Benoit Hopquin a quitté Sucy-en-Brie

Benoit Hopquin a publié dans Le Monde pendant un an toute une série d’articles relatant la vie de tous les jours des Sucyciens (?)
Comme Sucy-en-Brie est une ville de la banlieue parisienne que je connais bien, j’ai pu apprécié en toute connaissance de cause la qualité des articles ainsi publiés; et comme Daniel Schneidermann sur son site arret sur image a pointé ces articles pour en faire une excellente critique (avec tous les liens utiles), je ne résiste pas à la tentation d’en faire ici un copié/collé (merci à tous deux!).

Un journaliste à vélo

Attention, voici l’attaque d’article la moins incitative de toute l’histoire cette chronique matinale: Benoit Hopquin a quitté Sucy-en-Brie. Qui est Benoit Hopquin ? Un journaliste du Monde. Et que se passait-il à Sucy-en-Brie ? Rien. Qu’allait donc faire un journaliste du Monde dans une petite ville de la grande banlieue parisienne où il ne se passe rien ? Capter ce rien, justement. Tournant le dos aux paroxysmes qui aimantent habituellement micros, stylos et caméras (lesquels n’aiment rien d’autre que le très haut et le tout en bas, salauds suprêmes, victimes pitoyables, exultations stupides, souffrances insupportables, utopies niaises, pessimisme chronique), il a tenté de saisir, dans leurs pavillons et leurs hypermarchés, les introuvables « classes moyennes », la France du ni-ni (ni à plaindre, ni à envier). Et pourquoi part-il ? Sa mission, après un an de reportage sur place, est-elle accomplie ? A-t-il réussi à capturer le rien, à l’enfermer dans sa gibecière ? Même pas. Enfin, pas tout à fait. Il le reconnait d’ailleurs lui-même.
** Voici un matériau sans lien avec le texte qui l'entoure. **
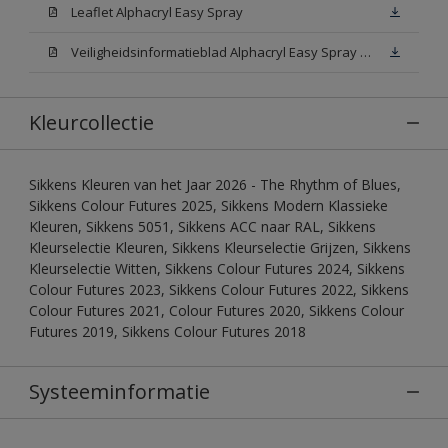
Leaflet Alphacryl Easy Spray
Veiligheidsinformatieblad Alphacryl Easy Spray White W05 (MSDS)
Kleurcollectie
Sikkens Kleuren van het Jaar 2026 - The Rhythm of Blues,
Sikkens Colour Futures 2025, Sikkens Modern Klassieke
Kleuren, Sikkens 5051, Sikkens ACC naar RAL, Sikkens
Kleurselectie Kleuren, Sikkens Kleurselectie Grijzen, Sikkens
Kleurselectie Witten, Sikkens Colour Futures 2024, Sikkens
Colour Futures 2023, Sikkens Colour Futures 2022, Sikkens
Colour Futures 2021, Colour Futures 2020, Sikkens Colour
Futures 2019, Sikkens Colour Futures 2018
Systeeminformatie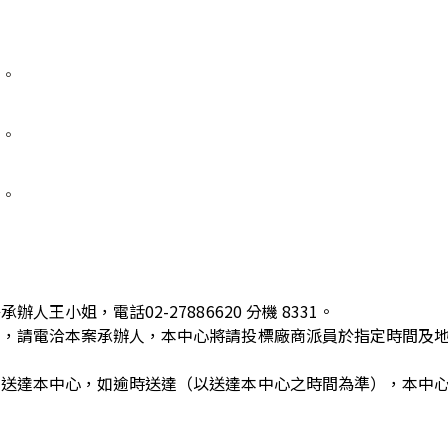
。
。
。
王小姐，電話02-27886620 分機 8331。
求，請電洽本案承辦人，本中心將請投標廠商派員於指定時間及
人送達本中心，如逾時送達（以送達本中心之時間為準），本中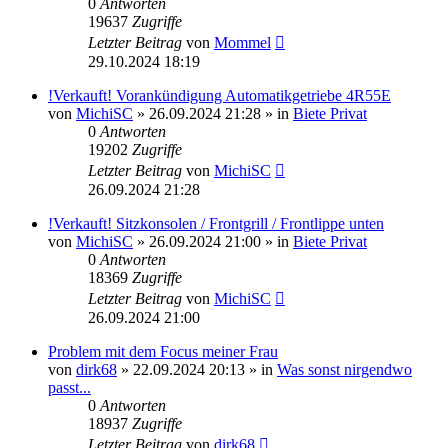
0
Antworten
19637
Zugriffe
Letzter Beitrag
von
Mommel
29.10.2024 18:19
!Verkauft! Vorankündigung Automatikgetriebe 4R55E
von
MichiSC
»
26.09.2024 21:28
» in
Biete Privat
0
Antworten
19202
Zugriffe
Letzter Beitrag
von
MichiSC
26.09.2024 21:28
!Verkauft! Sitzkonsolen / Frontgrill / Frontlippe unten
von
MichiSC
»
26.09.2024 21:00
» in
Biete Privat
0
Antworten
18369
Zugriffe
Letzter Beitrag
von
MichiSC
26.09.2024 21:00
Problem mit dem Focus meiner Frau
von
dirk68
»
22.09.2024 20:13
» in
Was sonst nirgendwo
passt...
0
Antworten
18937
Zugriffe
Letzter Beitrag
von
dirk68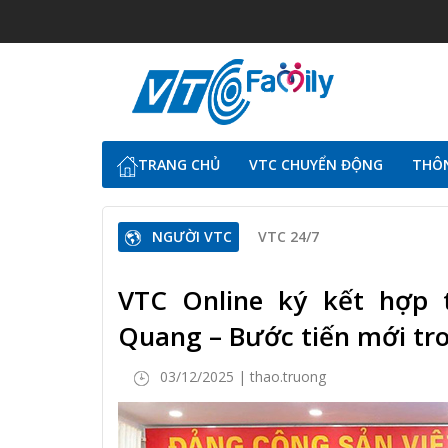
TRANG CHỦ
VTC CHUYỂN ĐỘNG
THÔN
NGƯỜI VTC
VTC 24/7
VTC Online ký kết hợp 
Quang – Bước tiến mới tro
03/12/2025 | thao.truong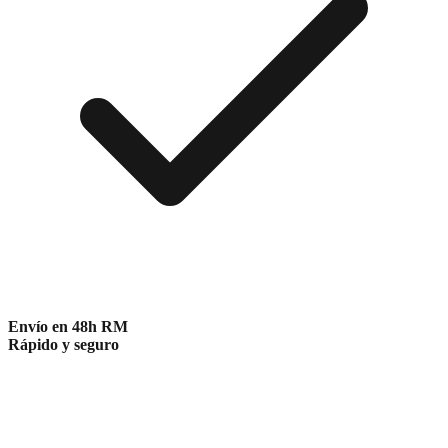
Envío en 48h RM
Rápido y seguro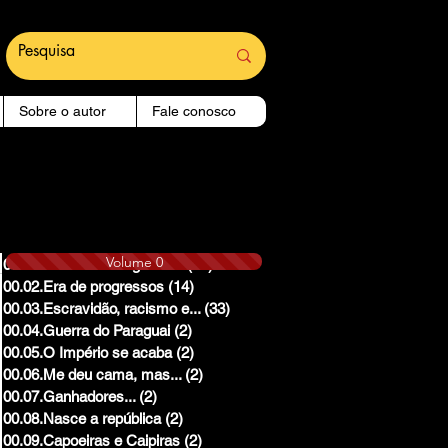
Sobre o autor
Fale conosco
Volume 0
00.01.Reinado e Regencias
(14)
14 posts
00.02.Era de progressos
(14)
14 posts
00.03.Escravidão, racismo e...
(33)
33 posts
00.04.Guerra do Paraguai
(2)
2 posts
00.05.O Império se acaba
(2)
2 posts
00.06.Me deu cama, mas...
(2)
2 posts
00.07.Ganhadores...
(2)
2 posts
00.08.Nasce a república
(2)
2 posts
00.09.Capoeiras e Caipiras
(2)
2 posts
Le reporter est trop modeste. En un an, il aura tout de même capturé des bribes, des éclats de réalité. L’enfer des transports, par exemple, auquel il a consacré moult notes, et encore une bonne partie de son testament d’aujourd’hui. « Je savais le sujet important au quotidien dans cette Grande couronne, ce bout de la ligne. Je ne me doutais pas qu’il recelait parfois de la souffrance (…) Comment ne pas se sentir un peu stupide, quand on est debout, entassé dans un RER bloqué au milieu d’un tunnel, accroché à une barre, sans savoir pour combien de temps ? (…) Deux, trois, voire quatre heures de « voyage » domicile-travail-domicile est une usure physique et morale. Dans le débat politique sur la productivité française, on ne peut (…) oublier cette partie de la France qui part de la maison avant sept heures et n’y revient qu’après 19 heures, en ne faisant officiellement que trente-cinq heures par semaine ».

L’expérience Hopquin, dont le plus étonnant est finalement qu’elle soit si rare, rappelle une chose. Un article, ce n’est pas seulement la résultante de la subjectivité d’un journaliste et des conditions économiques de la production de son média. Un article résulte aussi de ce que mange, boit, son auteur. Et de la manière dont il se transporte. On n’écrit pas la même chose, selon que l’on se déplace en métro aux heures creuses, en voiture, en TGV, en RER, en bus de presse, en wagon spécial affrété par les communicants, ou bien à pied ou à vélo. Plutôt que de s’abimer la vue, de tout en haut, sur des statistiques obscures, des discours de coton, et des fourmis indéchiffrables, peut-être peut-on, de temps en temps, à hauteur de piéton ou de cycliste, (comme ici, ou , par exemple) tenter de redécouvrir quelques certitudes de la terre ferme.